Find every line below where the word "réglementation" occurs. Then say how many there are, giving only the number.

BEGIN Material for this exercise

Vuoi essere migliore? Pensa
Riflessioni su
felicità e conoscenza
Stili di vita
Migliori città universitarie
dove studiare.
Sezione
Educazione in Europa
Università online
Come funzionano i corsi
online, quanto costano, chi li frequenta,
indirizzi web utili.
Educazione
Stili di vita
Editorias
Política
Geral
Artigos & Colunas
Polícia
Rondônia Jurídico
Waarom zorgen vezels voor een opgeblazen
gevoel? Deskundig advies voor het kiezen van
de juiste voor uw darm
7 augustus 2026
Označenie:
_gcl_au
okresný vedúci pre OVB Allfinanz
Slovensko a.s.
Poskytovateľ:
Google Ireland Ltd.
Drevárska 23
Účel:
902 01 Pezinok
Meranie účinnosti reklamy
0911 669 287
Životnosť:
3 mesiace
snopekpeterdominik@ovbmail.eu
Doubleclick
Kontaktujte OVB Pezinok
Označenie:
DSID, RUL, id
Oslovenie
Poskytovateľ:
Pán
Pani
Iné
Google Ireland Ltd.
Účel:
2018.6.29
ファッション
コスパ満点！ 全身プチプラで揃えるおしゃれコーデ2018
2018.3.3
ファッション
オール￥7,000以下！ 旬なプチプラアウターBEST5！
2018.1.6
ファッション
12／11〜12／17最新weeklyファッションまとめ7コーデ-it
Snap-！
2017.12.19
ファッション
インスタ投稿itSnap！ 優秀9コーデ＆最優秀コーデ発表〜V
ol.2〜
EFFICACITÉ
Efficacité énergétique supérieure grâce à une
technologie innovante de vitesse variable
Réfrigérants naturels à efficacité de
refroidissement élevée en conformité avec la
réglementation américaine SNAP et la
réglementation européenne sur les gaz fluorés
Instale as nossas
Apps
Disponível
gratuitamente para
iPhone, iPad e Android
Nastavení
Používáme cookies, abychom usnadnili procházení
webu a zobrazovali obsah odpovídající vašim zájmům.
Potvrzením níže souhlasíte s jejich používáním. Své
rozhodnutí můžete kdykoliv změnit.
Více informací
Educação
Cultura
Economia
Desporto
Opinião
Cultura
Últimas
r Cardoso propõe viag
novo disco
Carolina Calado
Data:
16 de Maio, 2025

END Material for this exercise

▸ Response: 2